De rechtbank is van oordeel dat de onderzoeksgegevens van verweerder een toereikende grondslag bieden om de aanvraag om woningaanpassing af te wijzen.
6
Het beroep is ongegrond. Voor een proceskostenveroordeling bestaat geen aanleiding.

Beslissing

De rechtbank:
verklaart het beroep ongegrond.
Deze uitspraak is gedaan door mr. J.A. van Schagen, voorzitter, mr. H.G. Eskes en mr. C.W.C.A. Bruggeman, rechters, in tegenwoordigheid van mr. J.W.M. Litjens, griffier.

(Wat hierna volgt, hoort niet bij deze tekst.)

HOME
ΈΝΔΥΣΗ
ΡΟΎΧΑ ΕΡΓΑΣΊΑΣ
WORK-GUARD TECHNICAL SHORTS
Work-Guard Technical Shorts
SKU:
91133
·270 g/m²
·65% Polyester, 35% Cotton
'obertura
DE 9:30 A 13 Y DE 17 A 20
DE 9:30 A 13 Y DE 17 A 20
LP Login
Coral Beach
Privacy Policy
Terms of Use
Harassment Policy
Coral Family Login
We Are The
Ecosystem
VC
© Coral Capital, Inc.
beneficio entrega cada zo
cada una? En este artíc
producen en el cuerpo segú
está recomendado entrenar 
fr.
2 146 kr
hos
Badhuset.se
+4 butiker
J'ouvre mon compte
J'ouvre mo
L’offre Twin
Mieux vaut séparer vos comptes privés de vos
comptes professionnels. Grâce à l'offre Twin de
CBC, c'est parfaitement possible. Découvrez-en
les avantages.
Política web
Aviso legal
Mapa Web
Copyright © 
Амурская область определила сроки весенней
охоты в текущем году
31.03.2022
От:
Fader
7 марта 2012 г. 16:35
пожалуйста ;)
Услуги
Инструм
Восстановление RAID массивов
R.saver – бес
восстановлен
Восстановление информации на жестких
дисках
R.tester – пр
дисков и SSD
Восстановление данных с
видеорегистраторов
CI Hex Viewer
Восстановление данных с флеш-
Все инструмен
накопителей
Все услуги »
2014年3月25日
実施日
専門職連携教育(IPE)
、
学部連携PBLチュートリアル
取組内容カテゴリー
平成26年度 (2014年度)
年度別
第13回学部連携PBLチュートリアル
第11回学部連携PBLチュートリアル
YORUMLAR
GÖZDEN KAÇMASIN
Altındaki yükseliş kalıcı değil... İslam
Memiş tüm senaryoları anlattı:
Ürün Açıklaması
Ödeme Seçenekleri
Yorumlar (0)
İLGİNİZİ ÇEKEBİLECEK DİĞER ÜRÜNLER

De beslissing is in het openbaar uitgesproken op:
Griffier
Voorzitter
Afschrift verzonden aan partijen op:
Rechtsmiddel
Tegen deze uitspraak kan binnen zes weken na de dag van verzending daarvan hoger beroep worden ingesteld bij de Centrale Raad van Beroep. Als hoger beroep is ingesteld, kan bij de voorzieningenrechter van de hogerberoepsrechter worden verzocht om het treffen van een voorlopige voorziening of om het opheffen of wijzigen van een bij deze uitspraak getroffen voorlopige voorziening.